Eine weitere Besonderheit ist der besonders hohe Eisenanteil, dem ein großer Effekt auf den Geschmack des Wassers nachgesagt wird. Er beträgt beim Mumyôi-Ton 20%! Die Beschaffenheit des Tons führt dazu, dass der Töpfer den Tonkörper vor dem Brand bis zu drei Mal mit Stoff oder einem Stahlspatel poliert. Dadurch wird die Oberfläche verdichtet.
Darüber hinaus gibt es heutzutage auch Keramikwaren, die nur aus dem gelben Nosaka-Ton hergestellt werden. Streng genommen handelt es sich dann nicht mehr um Mumyôi-Keramik, da der namensgebende Ton keine Verwendung findet. Der Einfachheit halber wird die reine Nosaka-Variante trotzdem hier behandelt, schließlich ist jeder Mumyôi-Keramik etwas Nosaka-Ton beigemischt. Zudem scheint es die Kategorie Nosaka-Keramik im Japanischen gar nicht zu geben.
Natürliche Mumyôi-Tonvorkommen:
Natürliche Nosaka-Tonvorkommen
3. Brand
Das Brennverfahren entscheidet darüber, welche Farbe die gebrannten Stücke am Ende erhalten. Wird im Reduktionsbrand gebrannt, werden die Kannen schwarz, egal welches Ausgangsmaterial verwendet wurde. Allerdings weisen die Stücke aus rotem Ton einen metallischen Glanz auf.
Beim Oxidationsbrand hingegen werden die Stücke aus gelbem Ton orange, die aus rotem Ton werden dunkelrot.
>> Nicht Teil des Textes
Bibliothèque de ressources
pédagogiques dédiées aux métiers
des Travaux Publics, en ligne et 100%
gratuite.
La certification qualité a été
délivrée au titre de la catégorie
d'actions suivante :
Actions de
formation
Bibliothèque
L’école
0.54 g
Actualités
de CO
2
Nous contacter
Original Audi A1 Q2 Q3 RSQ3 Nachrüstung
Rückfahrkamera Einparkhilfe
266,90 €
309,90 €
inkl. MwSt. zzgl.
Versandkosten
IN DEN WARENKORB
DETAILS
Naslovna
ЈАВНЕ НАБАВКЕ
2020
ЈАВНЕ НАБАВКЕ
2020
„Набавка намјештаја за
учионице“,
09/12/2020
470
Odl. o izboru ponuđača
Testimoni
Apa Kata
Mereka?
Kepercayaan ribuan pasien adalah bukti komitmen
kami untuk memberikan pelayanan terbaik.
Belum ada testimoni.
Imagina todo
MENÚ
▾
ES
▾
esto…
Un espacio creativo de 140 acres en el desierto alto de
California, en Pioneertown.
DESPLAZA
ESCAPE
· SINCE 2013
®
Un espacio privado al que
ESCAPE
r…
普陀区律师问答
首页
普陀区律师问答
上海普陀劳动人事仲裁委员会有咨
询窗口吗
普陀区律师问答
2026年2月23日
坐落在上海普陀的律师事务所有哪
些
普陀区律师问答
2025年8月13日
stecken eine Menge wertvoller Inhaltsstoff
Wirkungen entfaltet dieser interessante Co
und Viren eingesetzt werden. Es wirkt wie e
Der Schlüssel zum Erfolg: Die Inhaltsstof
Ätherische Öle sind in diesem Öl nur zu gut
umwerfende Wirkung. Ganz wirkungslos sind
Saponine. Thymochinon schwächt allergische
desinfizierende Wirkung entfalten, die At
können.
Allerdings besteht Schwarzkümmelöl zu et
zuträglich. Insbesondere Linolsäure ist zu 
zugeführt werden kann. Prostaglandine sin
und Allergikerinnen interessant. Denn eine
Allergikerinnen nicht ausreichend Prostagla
Je nach Ofentyp kann ein Brand bis zu fünf Tage dauern. Die Brenntemperatur beträgt ca. 1200°C, dabei schrumpfen die Tonkörper um bis zu 30%, was sie besonders hart werden lässt. Dies merkt man auch am hellen metallischen Geräusch, der entsteht, wenn man z.B. mit dem Fingernagel gegen den Körper stößt.
Eine besondere Technik ermöglicht außerdem den sogenannten yôhen-Effekt. Es bedeutet so viel wie “Verwandlung im Ofen” und spielt auf die wechselhafte Brennatmosphäre an. Dadurch können Keramiken entstehen, die schwarze und rote Flächen aufweisen.
4. Langzeiteffekt
Eine weitere Besonderheit dieser Keramikart ist die Reifung, die durch bloßen Gebrauch ensteht. Dabei erhält die Oberfläche einen leichten Glanz. Dies geschieht durch Aufnahme von bestimmten Partikeln des Tees. Wie lange dies dauert, kann ich an dieser Stelle noch nicht beurteilen, bei meinen Kannen habe ich bisher noch keine nennenswerten Veränderungen bemerkt. Frau P. hingegen meint, eine Veränderung festgestellt zu haben.
5. Namamigaki (生磨き)
Wie bereits geschrieben, werden die Keramiken aufwendig poliert. Namamigaki ist eine Technik, mittels der die Oberfläche so sanft wie Seide wird. Dabei wird mit Steinen oder Eisenstäben die Oberfläche verdichtet. Der Unterschied zwischen einer normalen Mumyôi-Kanne und einer Namamigaki ist beachtlich. Der Vergleich mit Seide ist keinesfalls zu hoch gegriffen und gibt die Haptik sehr gut wider. Der Aufwand ist jedoch ungleich größer, was man auch am Preisunterschied merkt. Wenn man bedenkt, dass selbst geübte Keramiker nur fünf Stücke am Tag auf diese Weise polieren können, dann relativiert sich der Aufpreis. Zumal dieser Vorgang mindestens ein weiteres Mal wiederholt werden muss.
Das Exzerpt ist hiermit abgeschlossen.